REQUIRED WORK: Repeat every entry exactly. Do not include the pictures.

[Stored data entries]
↓
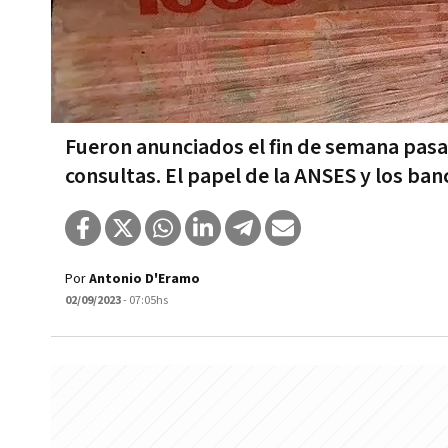
Fueron anunciados el fin de semana pasad
consultas. El papel de la ANSES y los ban
Por
Antonio D'Eramo
02/09/2023
- 07:05hs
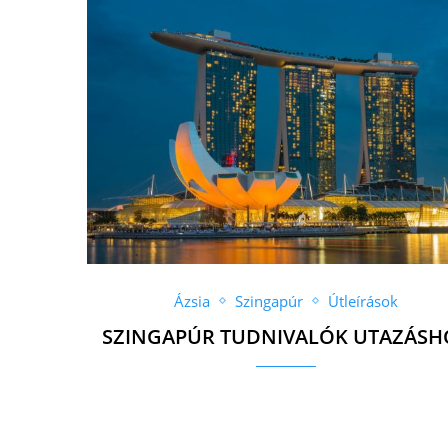
Ázsia
Szingapúr
Útleírások
SZINGAPÚR TUDNIVALÓK UTAZÁSH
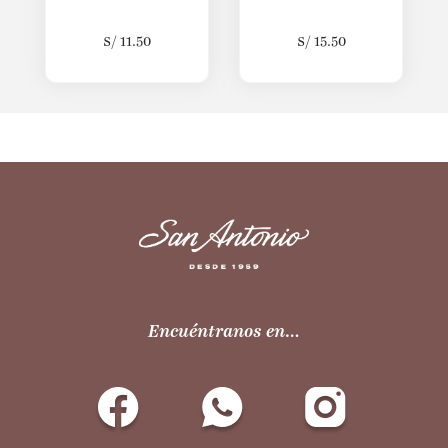
S/
11.50
S/
15.50
Encuéntranos en…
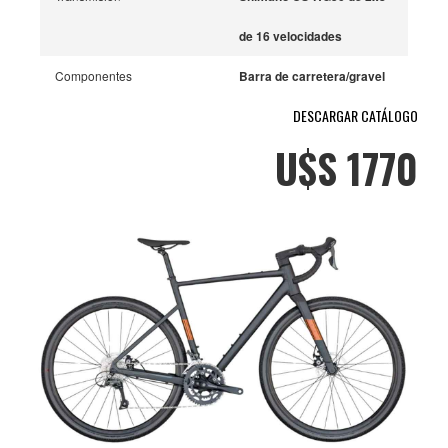
de 16 velocidades
Componentes
Barra de carretera/gravel
DESCARGAR CATÁLOGO
con Flare (abocardado).
U$S 1770
FrenosTektro M-275 o M-
300 (Disco Mecánico,
rotores de 160 mm).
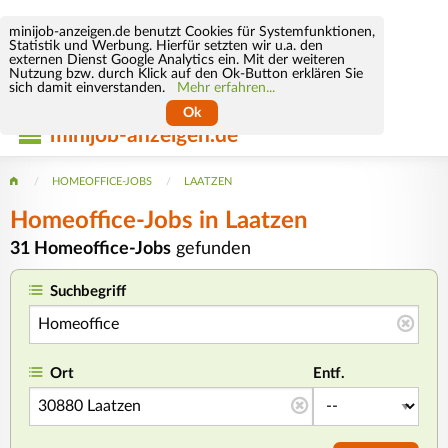
minijob-anzeigen.de benutzt Cookies für Systemfunktionen,
Statistik und Werbung. Hierfür setzten wir u.a. den
externen Dienst Google Analytics ein. Mit der weiteren
Nutzung bzw. durch Klick auf den Ok-Button erklären Sie
sich damit einverstanden.
Mehr erfahren...
Ok
minijob-anzeigen.de
HOMEOFFICE-JOBS
LAATZEN
Homeoffice-Jobs in Laatzen
31 Homeoffice-Jobs
gefunden
Suchbegriff
Ort
Entf.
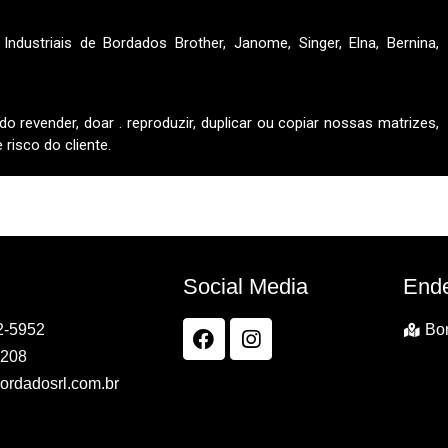
ndustriais de Bordados Brother, Janome, Singer, Elna, Bernina,
do revender, doar . reproduzir, duplicar ou copiar nossas matrizes,
risco do cliente.
Social Media
End
2-5952
Bor
7208
ordadosrl.com.br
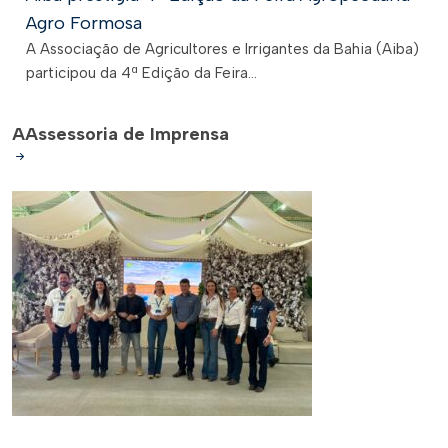
Agro Formosa
A Associação de Agricultores e Irrigantes da Bahia (Aiba)
participou da 4ª Edição da Feira...
A
Assessoria de Imprensa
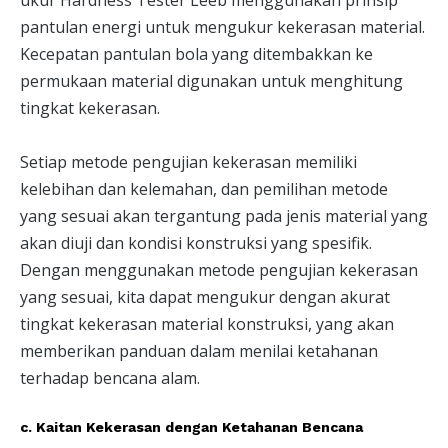
pantulan energi untuk mengukur kekerasan material.
Kecepatan pantulan bola yang ditembakkan ke
permukaan material digunakan untuk menghitung
tingkat kekerasan.
Setiap metode pengujian kekerasan memiliki
kelebihan dan kelemahan, dan pemilihan metode
yang sesuai akan tergantung pada jenis material yang
akan diuji dan kondisi konstruksi yang spesifik.
Dengan menggunakan metode pengujian kekerasan
yang sesuai, kita dapat mengukur dengan akurat
tingkat kekerasan material konstruksi, yang akan
memberikan panduan dalam menilai ketahanan
terhadap bencana alam.
c. Kaitan Kekerasan dengan Ketahanan Bencana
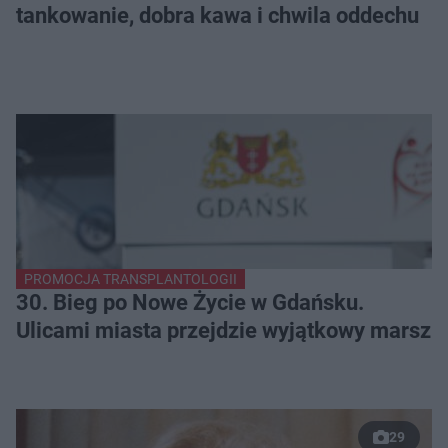
tankowanie, dobra kawa i chwila oddechu
PROMOCJA TRANSPLANTOLOGII
30. Bieg po Nowe Życie w Gdańsku.
Ulicami miasta przejdzie wyjątkowy marsz
29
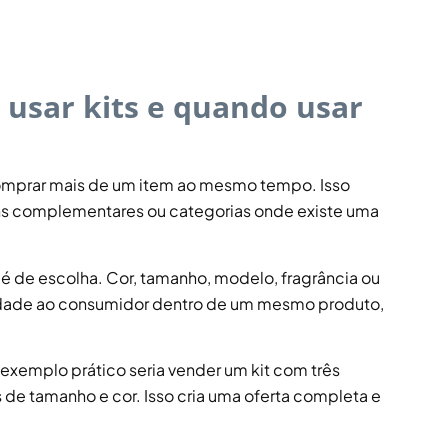
 usar kits e quando usar
 comprar mais de um item ao mesmo tempo. Isso
ens complementares ou categorias onde existe uma
 é de escolha. Cor, tamanho, modelo, fragrância ou
berdade ao consumidor dentro de um mesmo produto,
 exemplo prático seria vender um kit com três
s de tamanho e cor. Isso cria uma oferta completa e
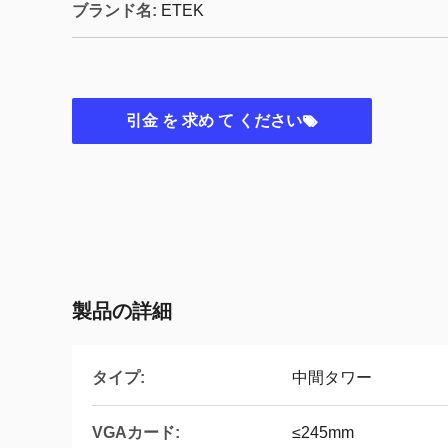
ブランド名:
ETEK
引金 を 求め て ください
製品の詳細
タイプ:
中間タワー
VGAカード:
≤245mm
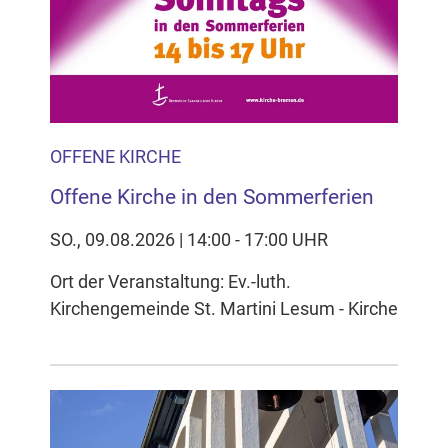
OFFENE KIRCHE
Offene Kirche in den Sommerferien
SO., 09.08.2026 | 14:00 - 17:00 UHR
Ort der Veranstaltung: Ev.-luth.
Kirchengemeinde St. Martini Lesum - Kirche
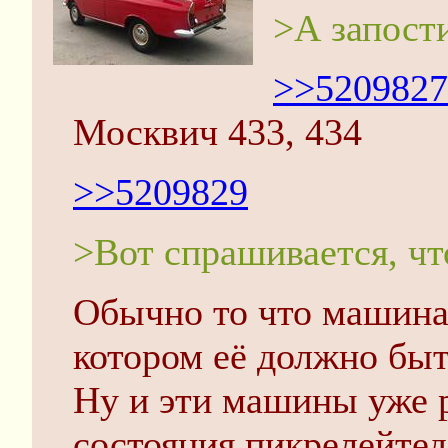
>А запост
>>5209827
Москвич 433, 434
>>5209829
>Вот спрашивается, ч
Обычно то что машина 
котором её должно быт
Ну и эти машины уже р
состояния пикрелейте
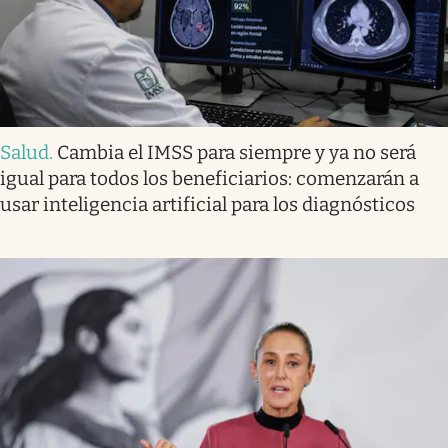
Salud
.
Cambia el IMSS para siempre y ya no será
igual para todos los beneficiarios: comenzarán a
usar inteligencia artificial para los diagnósticos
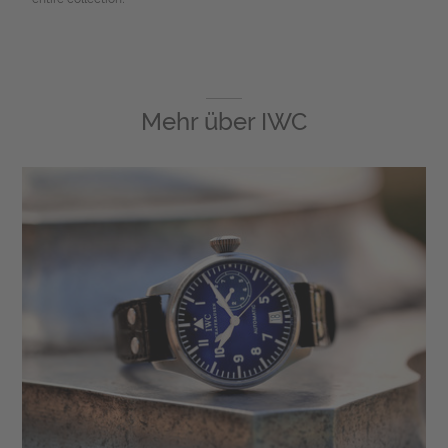
Mehr über
IWC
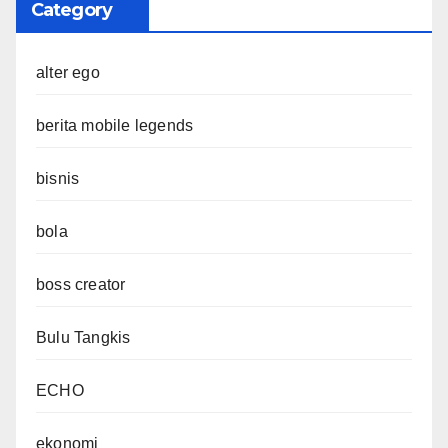
Category
alter ego
berita mobile legends
bisnis
bola
boss creator
Bulu Tangkis
ECHO
ekonomi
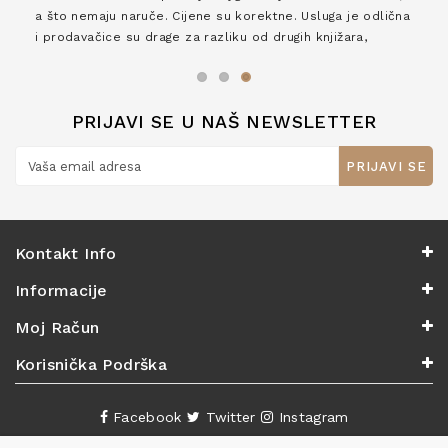
a što nemaju naruče. Cijene su korektne. Usluga je odlična
i prodavačice su drage za razliku od drugih knjižara,
zaslužuju 6*!
PRIJAVI SE U NAŠ NEWSLETTER
PRIJAVI SE
Kontakt Info
Informacije
Moj Račun
Korisnička Podrška
Facebook
Twitter
Instagram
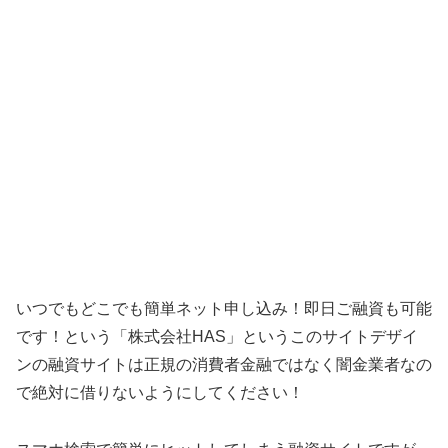
いつでもどこでも簡単ネット申し込み！即日ご融資も可能
です！ という「
株式会社HAS
」というこのサイトデザイ
ンの融資サイトは正規の消費者金融ではなく闇金業者なの
で絶対に借りないようにしてください！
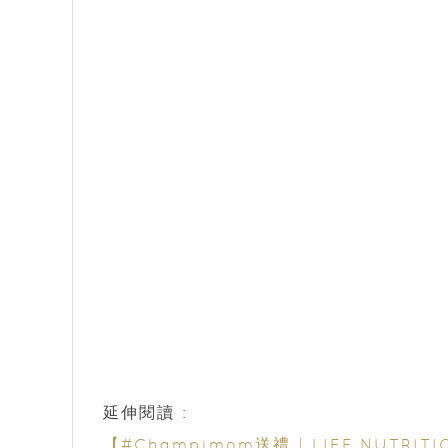
延伸閱讀 :
【#Champimom送禮 | LIFE NUTR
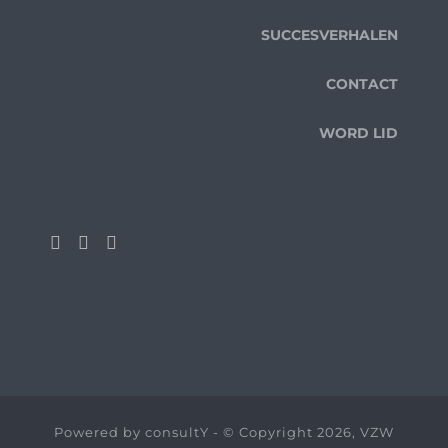
SUCCESVERHALEN
CONTACT
WORD LID
Powered by
consultY
- © Copyright 2026, VZW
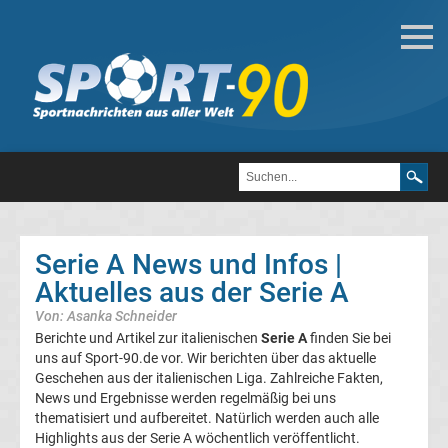
Fußball
Bundesliga
2.
Liga
Serie A News und Infos |
3.
Aktuelles aus der Serie A
Von: Asanka Schneider
Liga
Berichte und Artikel zur italienischen
Serie A
finden Sie bei
uns auf Sport-90.de vor. Wir berichten über das aktuelle
DFB-
Geschehen aus der italienischen Liga. Zahlreiche Fakten,
News und Ergebnisse werden regelmäßig bei uns
thematisiert und aufbereitet. Natürlich werden auch alle
Pokal
Highlights aus der Serie A wöchentlich veröffentlicht.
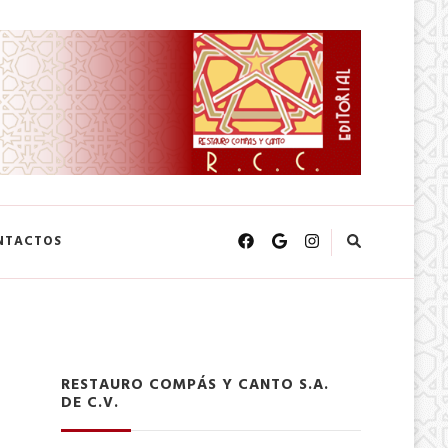
NTACTOS
RESTAURO COMPÁS Y CANTO S.A.
DE C.V.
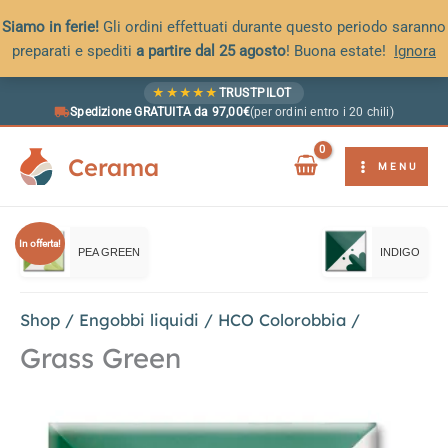
Siamo in ferie!
Gli ordini effettuati durante questo periodo saranno
preparati e spediti
a partire dal 25 agosto
! Buona estate!
Ignora
Vai
★
★
★
★
★
TRUSTPILOT
al
Spedizione GRATUITA da 97,00€
(per ordini entro i 20 chili)
contenuto
Cerama
MENU
In offerta!
PEA GREEN
INDIGO
Shop
/
Engobbi liquidi
/
HCO Colorobbia
/
Grass Green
↑
EXPECTED ANSWER:
Fueron anunciados el fin de semana pasad
consultas. El papel de la ANSES y los ban
Por
Antonio D'Eramo
02/09/2023
- 07:05hs
Ázsia
Szingapúr
Útleírások
SZINGAPÚR TUDNIVALÓK UTAZÁSH
S/
11.50
S/
15.50
Encuéntranos en…
de 16 velocidades
Componentes
Barra de carretera/gravel
DESCARGAR CATÁLOGO
con Flare (abocardado).
U$S 1770
FrenosTektro M-275 o M-
300 (Disco Mecánico,
rotores de 160 mm).
minijob-anzeigen.de benutzt Cookies für Systemfunktionen,
Statistik und Werbung. Hierfür setzten wir u.a. den
externen Dienst Google Analytics ein. Mit der weiteren
Nutzung bzw. durch Klick auf den Ok-Button erklären Sie
sich damit einverstanden.
Mehr erfahren...
Ok
minijob-anzeigen.de
HOMEOFFICE-JOBS
LAATZEN
Homeoffice-Jobs in Laatzen
31 Homeoffice-Jobs
gefunden
Suchbegriff
Ort
Entf.
ndustriais de Bordados Brother, Janome, Singer, Elna, Bernina,
do revender, doar . reproduzir, duplicar ou copiar nossas matrizes,
risco do cliente.
Social Media
End
2-5952
Bor
7208
ordadosrl.com.br
Agro Formosa
A Associação de Agricultores e Irrigantes da Bahia (Aiba)
participou da 4ª Edição da Feira...
A
Assessoria de Imprensa
pantulan energi untuk mengukur kekerasan material.
Kecepatan pantulan bola yang ditembakkan ke
permukaan material digunakan untuk menghitung
tingkat kekerasan.
Setiap metode pengujian kekerasan memiliki
kelebihan dan kelemahan, dan pemilihan metode
yang sesuai akan tergantung pada jenis material yang
akan diuji dan kondisi konstruksi yang spesifik.
Dengan menggunakan metode pengujian kekerasan
yang sesuai, kita dapat mengukur dengan akurat
tingkat kekerasan material konstruksi, yang akan
memberikan panduan dalam menilai ketahanan
terhadap bencana alam.
c. Kaitan Kekerasan dengan Ketahanan Bencana
tankowanie, dobra kawa i chwila oddechu
PROMOCJA TRANSPLANTOLOGII
30. Bieg po Nowe Życie w Gdańsku.
Ulicami miasta przejdzie wyjątkowy marsz
29
 usar kits e quando usar
 comprar mais de um item ao mesmo tempo. Isso
ens complementares ou categorias onde existe uma
 é de escolha. Cor, tamanho, modelo, fragrância ou
berdade ao consumidor dentro de um mesmo produto,
 exemplo prático seria vender um kit com três
s de tamanho e cor. Isso cria uma oferta completa e
ブランド名:
ETEK
引金 を 求め て ください
製品の詳細
タイプ:
中間タワー
VGAカード:
≤245mm
OFFENE KIRCHE
Offene Kirche in den Sommerferien
SO., 09.08.2026 | 14:00 - 17:00 UHR
Ort der Veranstaltung: Ev.-luth.
Kirchengemeinde St. Martini Lesum - Kirche
>А запост
>>5209827
Москвич 433, 434
>>5209829
>Вот спрашивается, ч
Обычно то что машина 
котором её должно быт
Ну и эти машины уже р
состояния пикрелейте
Salud
.
Cambia el IMSS para siempre y ya no será
igual para todos los beneficiarios: comenzarán a
usar inteligencia artificial para los diagnósticos
Mehr über
IWC
Category
alter ego
berita mobile legends
bisnis
bola
boss creator
Bulu Tangkis
ECHO
ekonomi
a što nemaju naruče. Cijene su korektne. Usluga je odlična
i prodavačice su drage za razliku od drugih knjižara,
zaslužuju 6*!
PRIJAVI SE U NAŠ NEWSLETTER
PRIJAVI SE
Kontakt Info
Informacije
Moj Račun
Korisnička Podrška
Facebook
Twitter
Instagram
いつでもどこでも簡単ネット申し込み！即日ご融資も可能
です！ という「
株式会社HAS
」というこのサイトデザイ
ンの融資サイトは正規の消費者金融ではなく闇金業者なの
で絶対に借りないようにしてください！
延伸閱讀 :
【#Champimom送禮 | LIFE NUTR
SUCCESVERHALEN
CONTACT
WORD LID
Powered by
consultY
- © Copyright 2026, VZW
Fußball
Bundesliga
2.
Liga
Serie A News und Infos |
3.
Aktuelles aus der Serie A
Von: Asanka Schneider
Liga
Berichte und Artikel zur italienischen
Serie A
finden Sie bei
uns auf Sport-90.de vor. Wir berichten über das aktuelle
DFB-
Geschehen aus der italienischen Liga. Zahlreiche Fakten,
News und Ergebnisse werden regelmäßig bei uns
thematisiert und aufbereitet. Natürlich werden auch alle
Pokal
Highlights aus der Serie A wöchentlich veröffentlicht.
NTACTOS
RESTAURO COMPÁS Y CANTO S.A.
DE C.V.
Siamo in ferie!
Gli ordini effettuati durante questo periodo saranno
preparati e spediti
a partire dal 25 agosto
! Buona estate!
Ignora
Vai
★
★
★
★
★
TRUSTPILOT
al
Spedizione GRATUITA da 97,00€
(per ordini entro i 20 chili)
contenuto
Cerama
MENU
In offerta!
PEA GREEN
INDIGO
Shop
/
Engobbi liquidi
/
HCO Colorobbia
/
Grass Green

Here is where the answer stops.